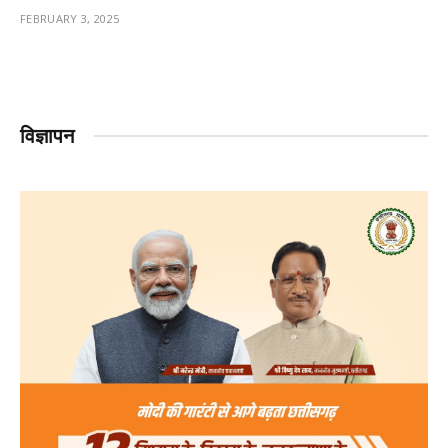
FEBRUARY 3, 2025
विज्ञापन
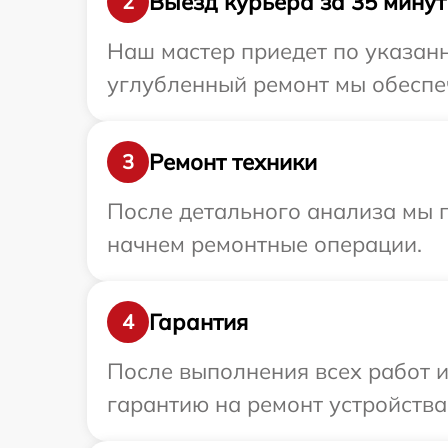
Выезд курьера за 35 минут
2
Наш мастер приедет по указанно
углубленный ремонт мы обеспечи
Ремонт техники
3
После детального анализа мы 
начнем ремонтные операции.
Гарантия
4
После выполнения всех работ 
гарантию на ремонт устройства 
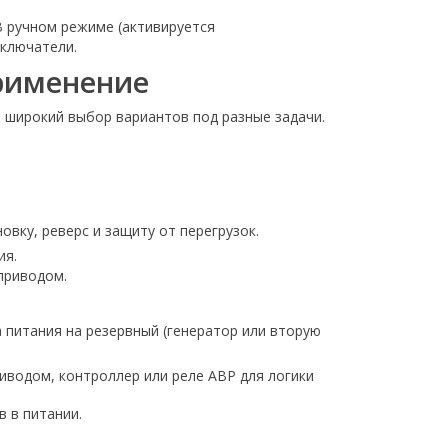
В ручном режиме (активируется
еключатели.
рименение
 широкий выбор вариантов под разные задачи.
вку, реверс и защиту от перегрузок.
ия.
приводом.
 питания на резервный (генератор или вторую
иводом, контроллер или реле АВР для логики
 в питании.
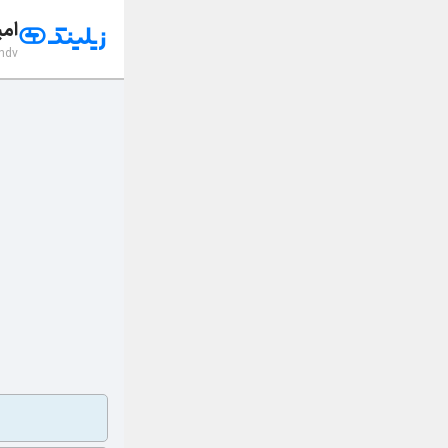
امی
ndv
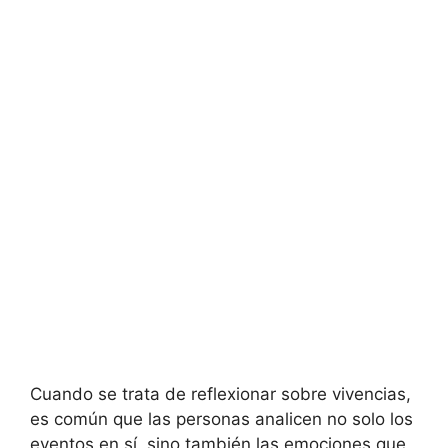
Cuando se trata de reflexionar sobre vivencias,
es común que las personas analicen no solo los
eventos en sí, sino también las emociones que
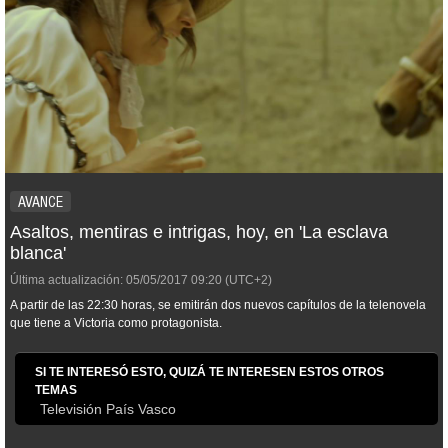
AVANCE
Asaltos, mentiras e intrigas, hoy, en 'La esclava
blanca'
Última actualización:
05/05/2017
09:20
(UTC+2)
A partir de las 22:30 horas, se emitirán dos nuevos capítulos de la telenovela
que tiene a Victoria como protagonista.
SI TE INTERESÓ ESTO, QUIZÁ TE INTERESEN ESTOS OTROS
TEMAS
Televisión País Vasco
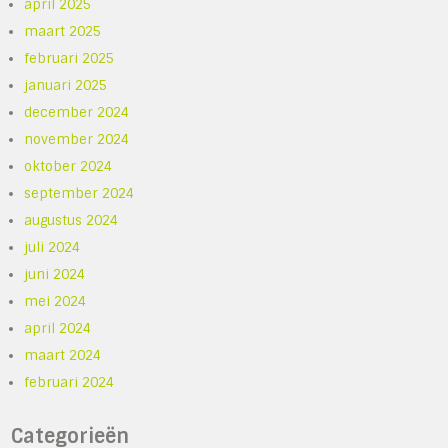
april 2025
maart 2025
februari 2025
januari 2025
december 2024
november 2024
oktober 2024
september 2024
augustus 2024
juli 2024
juni 2024
mei 2024
april 2024
maart 2024
februari 2024
Categorieën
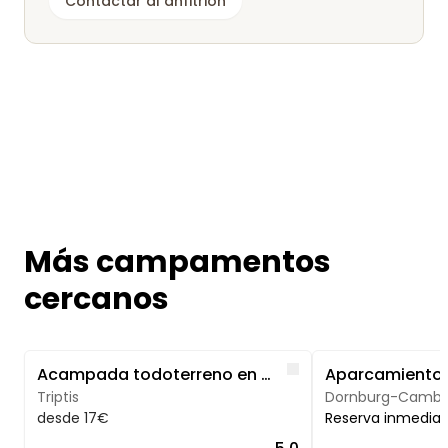
Contactar al anfitrión
Más campamentos
cercanos
Image 1 of 5
Image 1 of 4
Like
Acampada todoterreno en el Gnadenhof
Triptis
Dornburg-Cambu
desde 17€
Reserva inmedia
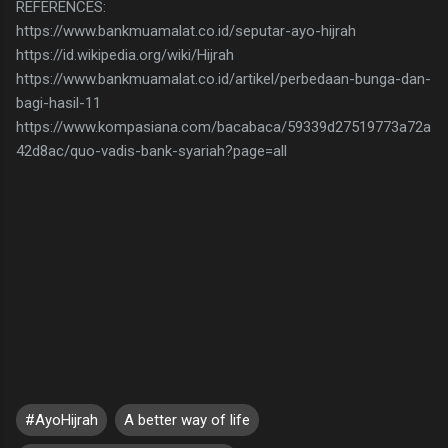
REFERENCES:
https://www.bankmuamalat.co.id/seputar-ayo-hijrah
https://id.wikipedia.org/wiki/Hijrah
https://www.bankmuamalat.co.id/artikel/perbedaan-bunga-dan-
bagi-hasil-11
https://www.kompasiana.com/bacabaca/59339d27519773a72a
42d8ac/quo-vadis-bank-syariah?page=all
#AyoHijrah
A better way of life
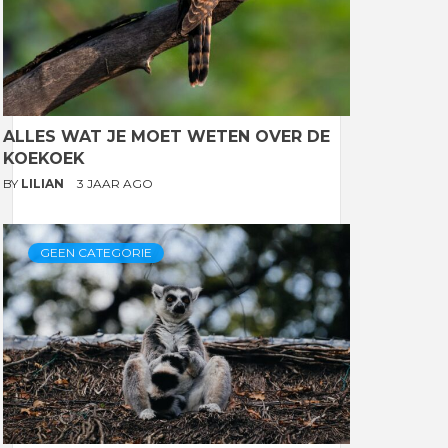
ALLES WAT JE MOET WETEN OVER DE
KOEKOEK
BY
LILIAN
3 JAAR AGO
GEEN CATEGORIE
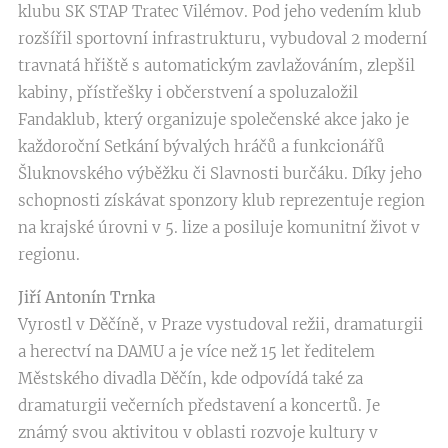
klubu SK STAP Tratec Vilémov. Pod jeho vedením klub
rozšířil sportovní infrastrukturu, vybudoval 2 moderní
travnatá hřiště s automatickým zavlažováním, zlepšil
kabiny, přístřešky i občerstvení a spoluzaložil
Fandaklub, který organizuje společenské akce jako je
každoroční Setkání bývalých hráčů a funkcionářů
Šluknovského výběžku či Slavnosti burčáku. Díky jeho
schopnosti získávat sponzory klub reprezentuje region
na krajské úrovni v 5. lize a posiluje komunitní život v
regionu.
Jiří Antonín Trnka
Vyrostl v Děčíně, v Praze vystudoval režii, dramaturgii
a herectví na DAMU a je více než 15 let ředitelem
Městského divadla Děčín, kde odpovídá také za
dramaturgii večerních představení a koncertů. Je
známý svou aktivitou v oblasti rozvoje kultury v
┄┄┄┄┄┄┄┄┄┄
Print every line of the material above exactly as it reads, skipping the pictures.

THE COMPLETED TASK:
FEBRUARY 3, 2025
विज्ञापन
Выезд курьера за 35 минут
2
Наш мастер приедет по указанно
углубленный ремонт мы обеспечи
Ремонт техники
3
После детального анализа мы 
начнем ремонтные операции.
Гарантия
4
После выполнения всех работ 
гарантию на ремонт устройства 
В ручном режиме (активируется
еключатели.
рименение
 широкий выбор вариантов под разные задачи.
вку, реверс и защиту от перегрузок.
ия.
приводом.
 питания на резервный (генератор или вторую
иводом, контроллер или реле АВР для логики
 в питании.
امی
ndv
Cuando se trata de reflexionar sobre vivencias,
es común que las personas analicen no solo los
eventos en sí, sino también las emociones que
AVANCE
Asaltos, mentiras e intrigas, hoy, en 'La esclava
blanca'
Última actualización:
05/05/2017
09:20
(UTC+2)
A partir de las 22:30 horas, se emitirán dos nuevos capítulos de la telenovela
que tiene a Victoria como protagonista.
SI TE INTERESÓ ESTO, QUIZÁ TE INTERESEN ESTOS OTROS
TEMAS
Televisión País Vasco
april 2025
maart 2025
februari 2025
januari 2025
december 2024
november 2024
oktober 2024
september 2024
augustus 2024
juli 2024
juni 2024
mei 2024
april 2024
maart 2024
februari 2024
Categorieën
Contactar al anfitrión
Más campamentos
cercanos
Image 1 of 5
Image 1 of 4
Like
Acampada todoterreno en el Gnadenhof
Triptis
Dornburg-Cambu
desde 17€
Reserva inmedia
REFERENCES:
https://www.bankmuamalat.co.id/seputar-ayo-hijrah
https://id.wikipedia.org/wiki/Hijrah
https://www.bankmuamalat.co.id/artikel/perbedaan-bunga-dan-
bagi-hasil-11
https://www.kompasiana.com/bacabaca/59339d27519773a72a
42d8ac/quo-vadis-bank-syariah?page=all
#AyoHijrah
A better way of life
ALLES WAT JE MOET WETEN OVER DE
KOEKOEK
BY
LILIAN
3 JAAR AGO
GEEN CATEGORIE
klubu SK STAP Tratec Vilémov. Pod jeho vedením klub
rozšířil sportovní infrastrukturu, vybudoval 2 moderní
travnatá hřiště s automatickým zavlažováním, zlepšil
kabiny, přístřešky i občerstvení a spoluzaložil
Fandaklub, který organizuje společenské akce jako je
každoroční Setkání bývalých hráčů a funkcionářů
Šluknovského výběžku či Slavnosti burčáku. Díky jeho
schopnosti získávat sponzory klub reprezentuje region
na krajské úrovni v 5. lize a posiluje komunitní život v
regionu.
Jiří Antonín Trnka
Vyrostl v Děčíně, v Praze vystudoval režii, dramaturgii
a herectví na DAMU a je více než 15 let ředitelem
Městského divadla Děčín, kde odpovídá také za
dramaturgii večerních představení a koncertů. Je
známý svou aktivitou v oblasti rozvoje kultury v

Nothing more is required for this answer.